The <content> block would make the process of storing data possible without necessarily requiring a specialized processor to do something with this data. In the above example, the id "red-blue" would not be interpreted into the identifier space for the primary HTML document.

White space would be retained within a <content> block. This makes it possible to store content such as CSV:

<content type="text/csv" id="csv">"color_name","color_value"
"Red","#FF0000"
"Green","#00FF00"
"Blue","#0000FF"</content>
<script type="text/javascript">
    window.addEventListener(document.getElementsByName("//BODY"),"onload",function(evt){
        var text= document.getElementById("csv").textContent;
        var lines = text.split("\n\r");
        var header = lines[0];
        var body = lines.slice(1);
        var prop_names_tail = header.split('^"|","|"$').slice(1);
        var prop_names = prop_names_tail.slice(0,prop_names_tail.length() - 2);
        var list = {};
        for (var prop_name in prop_names){
           list[prop_name]=[];
           }
        for (var line in body){
            var line_values_tail = line.split('^"|","|"$').slice(1);
            var line_values = line_values_tail.slice(0,line_values_tail.length() - 2);
            for (index=0;index!=prop_names.length;index++){
                var prop_name= prop_names[index];
                list[prop_name].push(line_values[index]);
                }
            }
        // do something with the list     
</script>

Option 4: <xml> Element

The <xml> element is a special case of the <script> element specific to XML instances only, and would have the form:

<xml type="anyXMLMimeType" src="anyUri" id="xs:ID">
    xml body
</xml>

This is equivalent to

<script norun="false" type="anyXMLMimeType" src="anyUri" id="xs:ID" document="true">xml body</script>

In this particular case, the XML is instantiated directly, and is also interpreted based upon the mime-type, so this too could be used for instantiating SVG, MathML, MusicML, etc.

Note that Option 4 should be seen itself as being split into two distinct sub-options.

In Option 4a, the XML is parsed with an XML processor, retaining namespace information, singleton elements and strict well-formedness.

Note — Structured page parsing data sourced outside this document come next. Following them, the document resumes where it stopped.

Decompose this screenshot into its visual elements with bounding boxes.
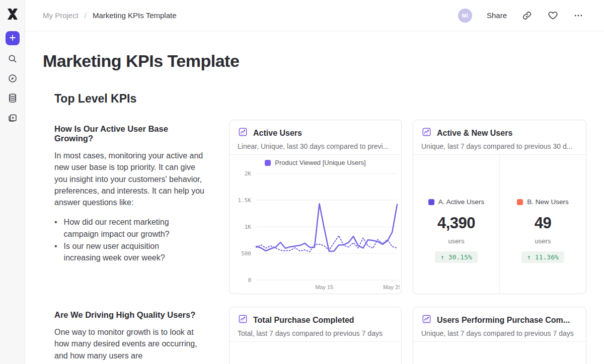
card-header: Total Purchase Completed Total, last 7 d… — [230, 307, 401, 342]
plus-icon — [9, 34, 17, 43]
card-active-new-users[interactable]: Active & New Users Unique, last 7 days c… — [413, 120, 586, 294]
svg-text:1.5K: 1.5K — [238, 197, 252, 204]
card-title: Total Purchase Completed — [253, 316, 354, 325]
line-chart-report-icon — [421, 314, 432, 326]
metric-unit: users — [535, 237, 551, 245]
bullet-dot: • — [54, 216, 57, 240]
mixpanel-logo-icon[interactable] — [6, 8, 19, 21]
metric-active-users: A. Active Users 4,390 users ↑ 30.15% — [413, 155, 499, 294]
data-management-icon[interactable] — [7, 92, 19, 104]
breadcrumb-page[interactable]: Marketing KPIs Template — [93, 11, 176, 20]
section-title: Top Level KPIs — [54, 92, 136, 106]
svg-text:500: 500 — [241, 250, 251, 257]
card-title: Active & New Users — [437, 129, 512, 138]
metrics-panel: A. Active Users 4,390 users ↑ 30.15% B. … — [413, 155, 586, 294]
metric-new-users: B. New Users 49 users ↑ 11.36% — [499, 155, 586, 294]
card-subtitle: Unique, last 7 days compared to previous… — [421, 142, 578, 150]
text-block-heading: How Is Our Active User Base Growing? — [54, 124, 208, 143]
card-subtitle: Total, last 7 days compared to previous … — [238, 329, 393, 337]
card-total-purchase[interactable]: Total Purchase Completed Total, last 7 d… — [229, 307, 402, 364]
card-users-purchase[interactable]: Users Performing Purchase Com... Unique,… — [413, 307, 586, 364]
topbar-actions: MI Share — [458, 9, 604, 23]
svg-text:May 15: May 15 — [315, 284, 333, 290]
card-subtitle: Linear, Unique, last 30 days compared to… — [238, 142, 393, 150]
breadcrumb-project[interactable]: My Project — [43, 11, 79, 20]
bullet-item: •How did our recent marketing campaign i… — [54, 216, 190, 240]
card-subtitle: Unique, last 7 days compared to previous… — [421, 329, 578, 337]
card-header: Active Users Linear, Unique, last 30 day… — [230, 120, 401, 155]
page-title: Marketing KPIs Template — [43, 51, 239, 71]
legend-label: Product Viewed [Unique Users] — [275, 159, 365, 166]
metric-swatch — [428, 199, 434, 205]
text-block-heading: Are We Driving High Quality Users? — [54, 310, 208, 320]
svg-text:May 29: May 29 — [383, 284, 400, 290]
card-active-users[interactable]: Active Users Linear, Unique, last 30 day… — [229, 120, 402, 294]
boards-reports-icon[interactable] — [7, 112, 19, 124]
svg-text:0: 0 — [248, 277, 251, 284]
chart-legend: Product Viewed [Unique Users] — [230, 159, 401, 166]
bullet-dot: • — [54, 240, 57, 264]
left-rail — [0, 0, 25, 364]
breadcrumb-separator: / — [85, 11, 87, 20]
board-canvas: Marketing KPIs Template Top Level KPIs H… — [25, 31, 604, 364]
line-chart-report-icon — [238, 127, 248, 139]
line-chart-report-icon — [421, 127, 432, 139]
text-block-body: One way to monitor growth is to look at … — [54, 326, 208, 361]
bullet-item: •Is our new user acquisition increasing … — [54, 240, 190, 264]
legend-swatch — [265, 160, 271, 166]
metric-value: 49 — [535, 214, 551, 232]
card-header: Active & New Users Unique, last 7 days c… — [413, 120, 586, 155]
metric-swatch — [517, 199, 523, 205]
metric-value: 4,390 — [437, 214, 475, 232]
metric-label: B. New Users — [527, 198, 569, 206]
card-header: Users Performing Purchase Com... Unique,… — [413, 307, 586, 342]
top-bar: My Project / Marketing KPIs Template MI … — [25, 0, 604, 31]
line-chart-report-icon — [238, 314, 248, 326]
card-title: Active Users — [253, 129, 302, 138]
svg-text:1K: 1K — [245, 224, 252, 230]
metric-unit: users — [448, 237, 465, 245]
svg-text:2K: 2K — [245, 170, 252, 177]
metric-delta-badge: ↑ 11.36% — [521, 251, 564, 263]
text-block-bullets: •How did our recent marketing campaign i… — [54, 216, 208, 263]
more-ellipsis-icon[interactable] — [573, 10, 584, 21]
metric-label: A. Active Users — [438, 198, 485, 206]
favorite-heart-icon[interactable] — [547, 10, 558, 21]
share-button[interactable]: Share — [487, 11, 507, 20]
text-block-quality-users: Are We Driving High Quality Users? One w… — [54, 310, 208, 364]
text-block-active-users: How Is Our Active User Base Growing? In … — [54, 124, 208, 264]
avatar[interactable]: MI — [458, 9, 472, 23]
text-block-body: In most cases, monitoring your active an… — [54, 150, 208, 208]
copy-link-icon[interactable] — [521, 10, 533, 21]
compass-discover-icon[interactable] — [7, 72, 19, 84]
card-title: Users Performing Purchase Com... — [437, 316, 570, 325]
metric-delta-badge: ↑ 30.15% — [435, 251, 478, 263]
create-new-button[interactable] — [6, 31, 20, 45]
app-window: My Project / Marketing KPIs Template MI … — [0, 0, 604, 364]
search-icon[interactable] — [7, 53, 19, 65]
breadcrumb: My Project / Marketing KPIs Template — [25, 11, 177, 20]
line-chart[interactable]: 05001K1.5K2KMay 15May 29 — [234, 168, 400, 293]
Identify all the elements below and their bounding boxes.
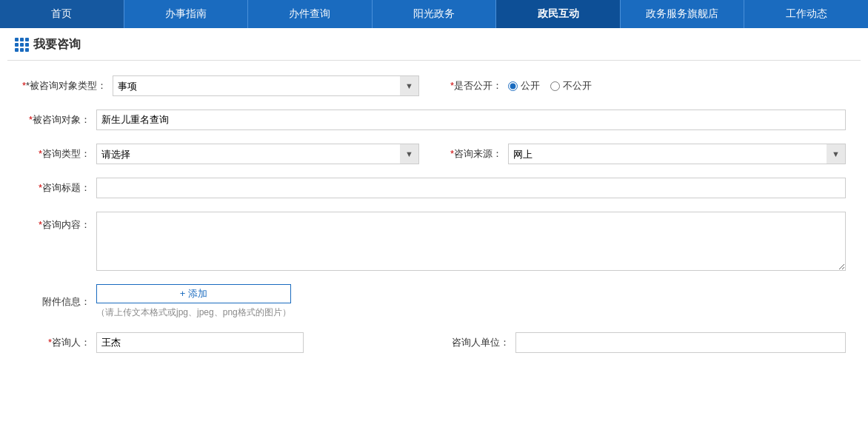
is-public-label: *是否公开： xyxy=(449,75,508,96)
attachment-content: + 添加 （请上传文本格式或jpg、jpeg、png格式的图片） xyxy=(96,284,291,319)
attachment-label: 附件信息： xyxy=(22,292,96,312)
section-dots-icon xyxy=(15,38,29,52)
form-row-2: *被咨询对象： xyxy=(22,110,846,130)
consultant-unit-group: 咨询人单位： xyxy=(449,332,846,353)
consult-source-label: *咨询来源： xyxy=(449,144,508,164)
form-row-7: *咨询人： 咨询人单位： xyxy=(22,332,846,353)
nav-item-阳光政务[interactable]: 阳光政务 xyxy=(373,0,497,28)
form-row-3: *咨询类型： 请选择 政策咨询 投诉 建议 ▼ *咨询来源： xyxy=(22,144,846,164)
radio-public-label: 公开 xyxy=(521,75,540,96)
section-header: 我要咨询 xyxy=(7,28,861,61)
object-type-select-wrapper: 事项 部门 ▼ xyxy=(113,75,419,96)
consult-object-label: *被咨询对象： xyxy=(22,110,96,130)
object-type-select[interactable]: 事项 部门 xyxy=(113,75,419,96)
section-title: 我要咨询 xyxy=(33,37,81,53)
is-public-group: *是否公开： 公开 不公开 xyxy=(449,75,846,96)
consult-content-textarea[interactable] xyxy=(96,212,846,271)
attachment-hint: （请上传文本格式或jpg、jpeg、png格式的图片） xyxy=(96,306,291,319)
form-row-6: 附件信息： + 添加 （请上传文本格式或jpg、jpeg、png格式的图片） xyxy=(22,284,846,319)
consult-type-group: *咨询类型： 请选择 政策咨询 投诉 建议 ▼ xyxy=(22,144,419,164)
consult-object-group: *被咨询对象： xyxy=(22,110,846,130)
nav-item-办件查询[interactable]: 办件查询 xyxy=(248,0,373,28)
attachment-group: 附件信息： + 添加 （请上传文本格式或jpg、jpeg、png格式的图片） xyxy=(22,284,846,319)
consultant-input[interactable] xyxy=(96,332,304,353)
nav-item-工作动态[interactable]: 工作动态 xyxy=(744,0,868,28)
consult-object-input[interactable] xyxy=(96,110,846,130)
consult-content-group: *咨询内容： xyxy=(22,212,846,271)
radio-public-input[interactable] xyxy=(508,81,518,91)
is-public-radio-group: 公开 不公开 xyxy=(508,75,592,96)
form-row-4: *咨询标题： xyxy=(22,178,846,198)
consult-type-select-wrapper: 请选择 政策咨询 投诉 建议 ▼ xyxy=(96,144,419,164)
consultant-unit-label: 咨询人单位： xyxy=(449,332,515,353)
form-row-5: *咨询内容： xyxy=(22,212,846,271)
consult-title-group: *咨询标题： xyxy=(22,178,846,198)
page-content: 我要咨询 **被咨询对象类型： 事项 部门 ▼ *是否公开： xyxy=(0,28,868,381)
consult-type-label: *咨询类型： xyxy=(22,144,96,164)
consultant-unit-input[interactable] xyxy=(515,332,846,353)
nav-item-办事指南[interactable]: 办事指南 xyxy=(124,0,249,28)
object-type-group: **被咨询对象类型： 事项 部门 ▼ xyxy=(22,75,419,96)
object-type-label: **被咨询对象类型： xyxy=(22,75,113,96)
consult-source-group: *咨询来源： 网上 电话 现场 ▼ xyxy=(449,144,846,164)
consult-type-select[interactable]: 请选择 政策咨询 投诉 建议 xyxy=(96,144,419,164)
radio-not-public-label: 不公开 xyxy=(563,75,592,96)
radio-public[interactable]: 公开 xyxy=(508,75,540,96)
nav-item-政民互动[interactable]: 政民互动 xyxy=(496,0,621,28)
consultant-group: *咨询人： xyxy=(22,332,419,353)
nav-bar: 首页办事指南办件查询阳光政务政民互动政务服务旗舰店工作动态 xyxy=(0,0,868,28)
consult-source-select[interactable]: 网上 电话 现场 xyxy=(508,144,846,164)
nav-item-首页[interactable]: 首页 xyxy=(0,0,124,28)
consult-title-input[interactable] xyxy=(96,178,846,198)
consult-content-label: *咨询内容： xyxy=(22,212,96,235)
consultant-label: *咨询人： xyxy=(22,332,96,353)
form-container: **被咨询对象类型： 事项 部门 ▼ *是否公开： 公开 xyxy=(7,75,861,381)
nav-item-政务服务旗舰店[interactable]: 政务服务旗舰店 xyxy=(621,0,745,28)
radio-not-public[interactable]: 不公开 xyxy=(550,75,592,96)
consult-title-label: *咨询标题： xyxy=(22,178,96,198)
add-attachment-button[interactable]: + 添加 xyxy=(96,284,291,303)
consult-source-select-wrapper: 网上 电话 现场 ▼ xyxy=(508,144,846,164)
form-row-1: **被咨询对象类型： 事项 部门 ▼ *是否公开： 公开 xyxy=(22,75,846,96)
radio-not-public-input[interactable] xyxy=(550,81,560,91)
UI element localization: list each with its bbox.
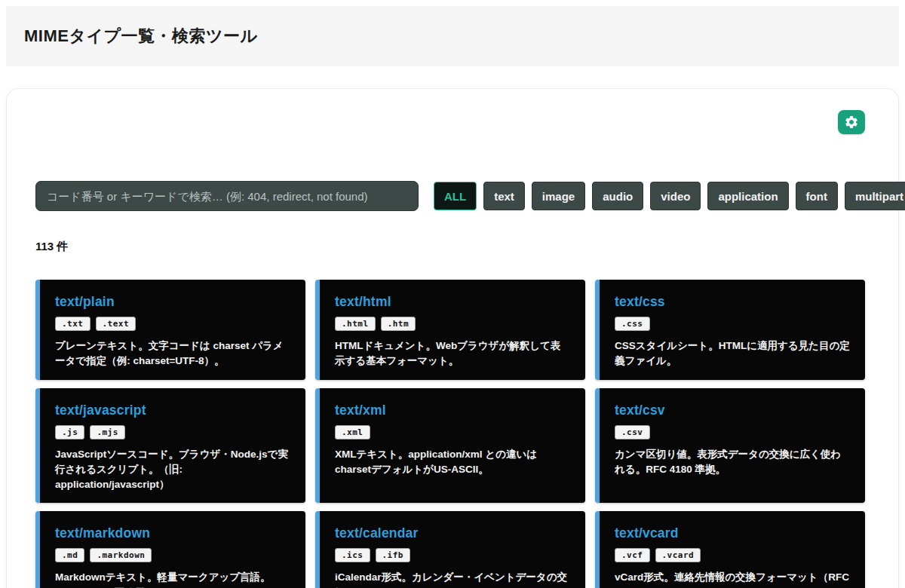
mime-type-title: text/calendar (335, 525, 570, 541)
extension-badge: .markdown (90, 548, 152, 562)
extension-badge: .xml (335, 425, 370, 439)
panel-toolbar (35, 110, 865, 136)
extension-badges: .txt.text (55, 317, 290, 331)
mime-card: text/javascript.js.mjsJavaScriptソースコード。ブ… (35, 388, 305, 504)
extension-badge: .text (96, 317, 137, 331)
main-panel: ALLtextimageaudiovideoapplicationfontmul… (6, 88, 899, 588)
extension-badge: .vcard (655, 548, 701, 562)
extension-badge: .html (335, 317, 376, 331)
extension-badges: .html.htm (335, 317, 570, 331)
filter-button-video[interactable]: video (650, 182, 701, 210)
mime-description: プレーンテキスト。文字コードは charset パラメータで指定（例: char… (55, 338, 290, 369)
filter-group: ALLtextimageaudiovideoapplicationfontmul… (434, 182, 905, 210)
page-title: MIMEタイプ一覧・検索ツール (24, 25, 258, 47)
mime-description: CSSスタイルシート。HTMLに適用する見た目の定義ファイル。 (615, 338, 850, 369)
filter-button-audio[interactable]: audio (592, 182, 643, 210)
filter-button-image[interactable]: image (532, 182, 585, 210)
mime-card: text/calendar.ics.ifbiCalendar形式。カレンダー・イ… (315, 511, 585, 588)
mime-card: text/xml.xmlXMLテキスト。application/xml との違い… (315, 388, 585, 504)
mime-type-title: text/xml (335, 403, 570, 418)
mime-description: HTMLドキュメント。Webブラウザが解釈して表示する基本フォーマット。 (335, 338, 570, 369)
extension-badge: .mjs (90, 425, 125, 439)
mime-card: text/html.html.htmHTMLドキュメント。Webブラウザが解釈し… (315, 280, 585, 380)
mime-card-grid: text/plain.txt.textプレーンテキスト。文字コードは chars… (35, 280, 865, 588)
extension-badge: .csv (615, 425, 650, 439)
extension-badge: .vcf (615, 548, 650, 562)
mime-card: text/markdown.md.markdownMarkdownテキスト。軽量… (35, 511, 305, 588)
mime-card: text/plain.txt.textプレーンテキスト。文字コードは chars… (35, 280, 305, 380)
mime-type-title: text/javascript (55, 403, 290, 418)
mime-type-title: text/html (335, 294, 570, 310)
mime-type-title: text/vcard (615, 525, 850, 541)
filter-button-multipart[interactable]: multipart (845, 182, 905, 210)
extension-badge: .ifb (376, 548, 411, 562)
extension-badge: .htm (381, 317, 416, 331)
app-header: MIMEタイプ一覧・検索ツール (6, 6, 899, 66)
mime-type-title: text/markdown (55, 525, 290, 541)
mime-description: XMLテキスト。application/xml との違いはcharsetデフォル… (335, 447, 570, 478)
mime-description: JavaScriptソースコード。ブラウザ・Node.jsで実行されるスクリプト… (55, 447, 290, 493)
mime-description: カンマ区切り値。表形式データの交換に広く使われる。RFC 4180 準拠。 (615, 447, 850, 478)
filter-button-text[interactable]: text (483, 182, 525, 210)
result-count: 113 件 (35, 240, 865, 254)
extension-badges: .md.markdown (55, 548, 290, 562)
extension-badge: .ics (335, 548, 370, 562)
mime-card: text/css.cssCSSスタイルシート。HTMLに適用する見た目の定義ファ… (595, 280, 865, 380)
filter-button-application[interactable]: application (707, 182, 788, 210)
mime-card: text/vcard.vcf.vcardvCard形式。連絡先情報の交換フォーマ… (595, 511, 865, 588)
mime-card: text/csv.csvカンマ区切り値。表形式データの交換に広く使われる。RFC… (595, 388, 865, 504)
extension-badge: .md (55, 548, 84, 562)
search-input[interactable] (35, 181, 419, 211)
extension-badges: .xml (335, 425, 570, 439)
mime-type-title: text/css (615, 294, 850, 310)
extension-badge: .css (615, 317, 650, 331)
filter-button-font[interactable]: font (796, 182, 838, 210)
mime-type-title: text/plain (55, 294, 290, 310)
extension-badges: .ics.ifb (335, 548, 570, 562)
mime-type-title: text/csv (615, 403, 850, 418)
extension-badges: .csv (615, 425, 850, 439)
extension-badge: .txt (55, 317, 90, 331)
page: MIMEタイプ一覧・検索ツール ALLtextimageaudiovideoap… (0, 0, 905, 588)
extension-badges: .vcf.vcard (615, 548, 850, 562)
extension-badge: .js (55, 425, 84, 439)
mime-description: vCard形式。連絡先情報の交換フォーマット（RFC 6350）。 (615, 570, 850, 588)
gear-icon (844, 115, 859, 130)
mime-description: iCalendar形式。カレンダー・イベントデータの交換フォーマット（RFC 5… (335, 570, 570, 588)
settings-button[interactable] (838, 110, 865, 134)
mime-description: Markdownテキスト。軽量マークアップ言語。RFC 7763 で正式登録。 (55, 570, 290, 588)
extension-badges: .css (615, 317, 850, 331)
extension-badges: .js.mjs (55, 425, 290, 439)
filter-button-all[interactable]: ALL (434, 182, 477, 210)
search-row: ALLtextimageaudiovideoapplicationfontmul… (35, 181, 865, 211)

In Option 4b, the XML is parsed via the HTML processor, with namespaces converted to attributes, singleton elements being split into open and close tags with no internal content, and reduced well-formedness. It is in essence syntactically HTML. (This holds true for options #1 and #2 as well, but is most obvious with #4).

Option 5: xml Attribute

The @xml attribute is an attribute that holds escaped XML content. It would be of the form:

<someHTMLElement xml="<data><foo>My data</foo></data>">someHTMLElementContent</someHTMLElement>

This holds content in a specific attribute in the same way as <content> holds it in a specific element - there is no specific interpretation bound to it, and it has no other effect upon the element beyond being attached to it. This is perhaps the easiest solution on the HTML side, but the least useful on the XML side, and it ends up creating attributes that are illegible and possibly quite long. However, this isn't that much different than the @value attribute on <input> elements.